## Information shown
+---+

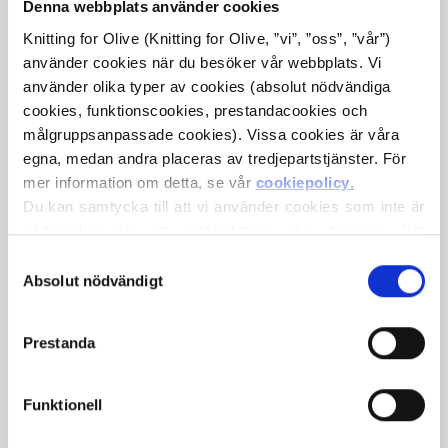
Denna webbplats använder cookies
Knitting for Olive (Knitting for Olive, ”vi”, ”oss”, ”vår”) 
använder cookies när du besöker vår webbplats. Vi 
använder olika typer av cookies (absolut nödvändiga 
cookies, funktionscookies, prestandacookies och 
målgruppsanpassade cookies). Vissa cookies är våra 
egna, medan andra placeras av tredjepartstjänster. För 
mer information om detta, se vår 
cookiepolicy
.
KNITTING FOR OLIVE
KNITTING FOR OLIVE
Du kan samtycka till att vi använder cookies som inte är 
HEAVY MERINO HEAVY
HEAVY MERINO HEAVY
MERINO - HAZEL
MERINO - LINEN
nödvändiga för att webbplatsen ska fungera. Ditt 
SALE PRICE
SALE PRICE
€8,30
€8,30
samtycke innebär att cookies får placeras och att vi, i 
Val
egenskap av personuppgiftsansvarig, får behandla dina 
Absolut nödvändigt
av
personuppgifter för de ändamål som anges nedan.
samtycke
Du kan när som helst ändra eller återkalla ditt samtycke 
Prestanda
via vår 
cookiepolicy
, där du också hittar information om 
hur du blockerar och raderar cookies.
Funktionell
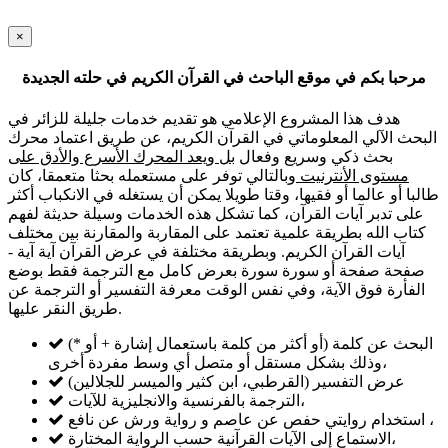
×
مرحبا بكم في موقع الباحث في القرآن الكريم في حلته الجديدة
هدف هذا المشروع الإعلامي هو تقديم خدمات جليلة للزائر في
البحث الآلي المعلوماتي في القرآن الكريم، عن طريق اعتماد محرك
بحث ذكي وسريع وفعال
بل ويعد المحرك الأسرع والأدق على
مستوى الأنترنيت
وبالتالي توفر على مستعمله بحثا متعمقا، كان
طالبا أو عالما أو فقيها، وقتا طويلا يمكن أن يستغله في الانكباب أكثر
على تدبر آيات القرآن، كما تشكل هذه الخدمات وسيلة حديثة لفهم
كتاب الله بطريقة علمية تعتمد على المقاربة والمقارنة بين مختلف
آيات القرآن الكريم. وبطريقة مختلفة في عرض القرآن آية آية -
صفحة صفحة أو سورة سورة بعرض كامل مع الترجمة فقط بوضع
الفأرة فوق الآية، وفي نفس الوقت معرفة التفسير أو الترجمة عن
طريق النقر عليها.
البحث عن كلمة (أو أكثر من كلمة باستعمال إشارة + أو *)
وذلك بشكل مستقل أو متصل أي وسط مفردة أخرى،
عرض التفسير (القرطبي، ابن كثير والميسر للجلالين)
الترجمة بالفرنسية والانجليزية للآيات،
استخدام روايتي حفص عن عاصم و رواية ورش عن نافع ،
الاستماع إلى الآيات القرآنية حسب الرواية المختارة،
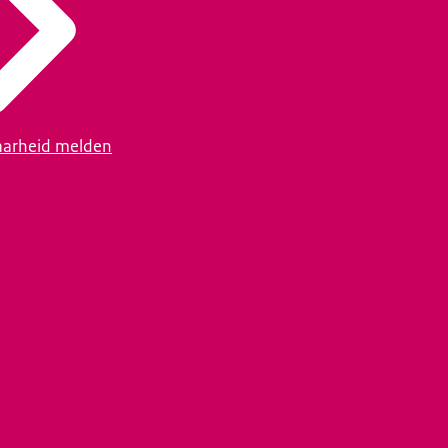
arheid melden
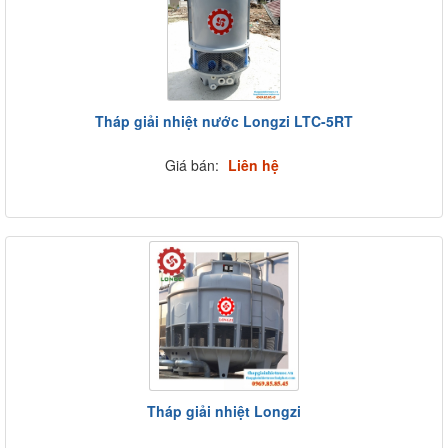
Tháp giải nhiệt nước Longzi LTC-5RT
Giá bán:
Liên hệ
Tháp giải nhiệt Longzi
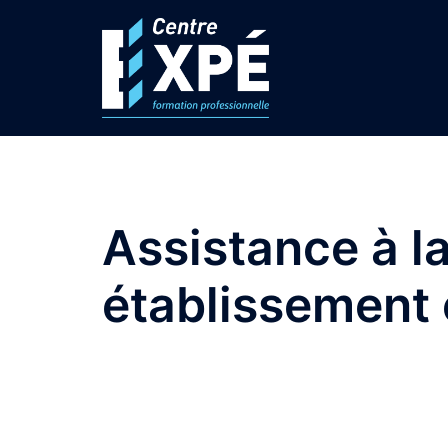
Aller
au
contenu
Assistance à l
établissement 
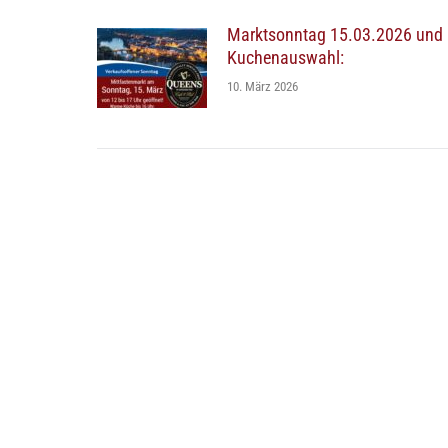
Marktsonntag 15.03.2026 und
Kuchenauswahl:
10. März 2026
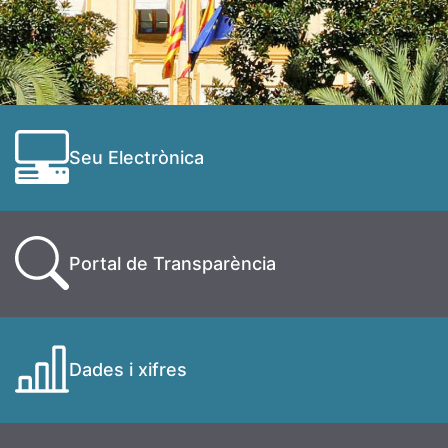
Seu Electrònica
Portal de Transparència
Dades i xifres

+---+

## Your assignment
Here the output must be the lines above from the line with "بل ويعد المحرك الأسرع والأدق على" to the line with "كتاب الله بطريقة", both included, duplicated word for word and nothing else.

## Response area
بل ويعد المحرك الأسرع والأدق على
مستوى الأنترنيت
وبالتالي توفر على مستعمله بحثا متعمقا، كان
طالبا أو عالما أو فقيها، وقتا طويلا يمكن أن يستغله في الانكباب أكثر
على تدبر آيات القرآن، كما تشكل هذه الخدمات وسيلة حديثة لفهم
كتاب الله بطريقة علمية تعتمد على المقاربة والمقارنة بين مختلف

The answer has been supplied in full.